• **Work item**
All of the records must be repeated exactly.

(Dataset entries)
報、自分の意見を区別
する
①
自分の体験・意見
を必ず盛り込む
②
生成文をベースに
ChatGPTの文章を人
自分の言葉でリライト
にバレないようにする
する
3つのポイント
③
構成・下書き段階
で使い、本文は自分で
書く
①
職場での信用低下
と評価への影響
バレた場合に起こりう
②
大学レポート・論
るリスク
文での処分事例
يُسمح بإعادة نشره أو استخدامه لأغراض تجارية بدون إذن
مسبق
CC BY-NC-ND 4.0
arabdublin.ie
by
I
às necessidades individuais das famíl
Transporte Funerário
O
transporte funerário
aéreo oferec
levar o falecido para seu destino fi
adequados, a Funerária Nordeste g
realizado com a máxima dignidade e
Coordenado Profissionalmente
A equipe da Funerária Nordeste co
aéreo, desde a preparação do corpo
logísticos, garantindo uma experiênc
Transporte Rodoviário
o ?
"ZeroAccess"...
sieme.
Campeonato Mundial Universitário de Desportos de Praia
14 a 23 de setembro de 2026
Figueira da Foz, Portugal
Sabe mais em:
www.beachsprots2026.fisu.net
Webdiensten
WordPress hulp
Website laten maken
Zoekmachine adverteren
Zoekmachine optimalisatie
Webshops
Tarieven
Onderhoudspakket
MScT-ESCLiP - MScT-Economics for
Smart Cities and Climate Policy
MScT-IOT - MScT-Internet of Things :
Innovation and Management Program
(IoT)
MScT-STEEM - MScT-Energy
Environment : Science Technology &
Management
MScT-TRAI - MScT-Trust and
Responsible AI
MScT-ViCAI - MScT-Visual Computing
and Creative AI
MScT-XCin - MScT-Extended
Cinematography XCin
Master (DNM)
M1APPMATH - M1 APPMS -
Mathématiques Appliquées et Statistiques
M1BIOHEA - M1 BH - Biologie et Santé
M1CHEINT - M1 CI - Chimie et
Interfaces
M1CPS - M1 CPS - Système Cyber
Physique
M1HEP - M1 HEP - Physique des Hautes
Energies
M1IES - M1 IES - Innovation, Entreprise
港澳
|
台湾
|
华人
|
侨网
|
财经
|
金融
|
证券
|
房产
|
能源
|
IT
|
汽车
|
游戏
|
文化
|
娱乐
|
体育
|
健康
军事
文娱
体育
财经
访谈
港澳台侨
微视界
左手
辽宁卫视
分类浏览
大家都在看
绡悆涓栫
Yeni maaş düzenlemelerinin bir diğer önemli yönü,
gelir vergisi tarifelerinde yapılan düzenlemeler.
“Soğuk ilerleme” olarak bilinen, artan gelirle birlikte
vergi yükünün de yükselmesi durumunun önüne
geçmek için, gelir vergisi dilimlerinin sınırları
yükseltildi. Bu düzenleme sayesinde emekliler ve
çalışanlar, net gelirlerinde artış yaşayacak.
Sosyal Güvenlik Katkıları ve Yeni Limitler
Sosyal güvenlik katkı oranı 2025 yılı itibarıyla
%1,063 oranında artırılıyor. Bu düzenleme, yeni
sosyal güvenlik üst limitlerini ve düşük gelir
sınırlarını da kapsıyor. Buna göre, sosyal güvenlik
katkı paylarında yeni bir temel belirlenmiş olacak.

• **Answer to the problem**
報、自分の意見を区別
する
①
自分の体験・意見
を必ず盛り込む
②
生成文をベースに
ChatGPTの文章を人
自分の言葉でリライト
にバレないようにする
する
3つのポイント
③
構成・下書き段階
で使い、本文は自分で
書く
①
職場での信用低下
と評価への影響
バレた場合に起こりう
②
大学レポート・論
るリスク
文での処分事例
يُسمح بإعادة نشره أو استخدامه لأغراض تجارية بدون إذن
مسبق
CC BY-NC-ND 4.0
arabdublin.ie
by
I
às necessidades individuais das famíl
Transporte Funerário
O
transporte funerário
aéreo oferec
levar o falecido para seu destino fi
adequados, a Funerária Nordeste g
realizado com a máxima dignidade e
Coordenado Profissionalmente
A equipe da Funerária Nordeste co
aéreo, desde a preparação do corpo
logísticos, garantindo uma experiênc
Transporte Rodoviário
o ?
"ZeroAccess"...
sieme.
Campeonato Mundial Universitário de Desportos de Praia
14 a 23 de setembro de 2026
Figueira da Foz, Portugal
Sabe mais em:
www.beachsprots2026.fisu.net
Webdiensten
WordPress hulp
Website laten maken
Zoekmachine adverteren
Zoekmachine optimalisatie
Webshops
Tarieven
Onderhoudspakket
MScT-ESCLiP - MScT-Economics for
Smart Cities and Climate Policy
MScT-IOT - MScT-Internet of Things :
Innovation and Management Program
(IoT)
MScT-STEEM - MScT-Energy
Environment : Science Technology &
Management
MScT-TRAI - MScT-Trust and
Responsible AI
MScT-ViCAI - MScT-Visual Computing
and Creative AI
MScT-XCin - MScT-Extended
Cinematography XCin
Master (DNM)
M1APPMATH - M1 APPMS -
Mathématiques Appliquées et Statistiques
M1BIOHEA - M1 BH - Biologie et Santé
M1CHEINT - M1 CI - Chimie et
Interfaces
M1CPS - M1 CPS - Système Cyber
Physique
M1HEP - M1 HEP - Physique des Hautes
Energies
M1IES - M1 IES - Innovation, Entreprise
港澳
|
台湾
|
华人
|
侨网
|
财经
|
金融
|
证券
|
房产
|
能源
|
IT
|
汽车
|
游戏
|
文化
|
娱乐
|
体育
|
健康
军事
文娱
体育
财经
访谈
港澳台侨
微视界
左手
辽宁卫视
分类浏览
大家都在看
绡悆涓栫
Yeni maaş düzenlemelerinin bir diğer önemli yönü,
gelir vergisi tarifelerinde yapılan düzenlemeler.
“Soğuk ilerleme” olarak bilinen, artan gelirle birlikte
vergi yükünün de yükselmesi durumunun önüne
geçmek için, gelir vergisi dilimlerinin sınırları
yükseltildi. Bu düzenleme sayesinde emekliler ve
çalışanlar, net gelirlerinde artış yaşayacak.
Sosyal Güvenlik Katkıları ve Yeni Limitler
Sosyal güvenlik katkı oranı 2025 yılı itibarıyla
%1,063 oranında artırılıyor. Bu düzenleme, yeni
sosyal güvenlik üst limitlerini ve düşük gelir
sınırlarını da kapsıyor. Buna göre, sosyal güvenlik
katkı paylarında yeni bir temel belirlenmiş olacak.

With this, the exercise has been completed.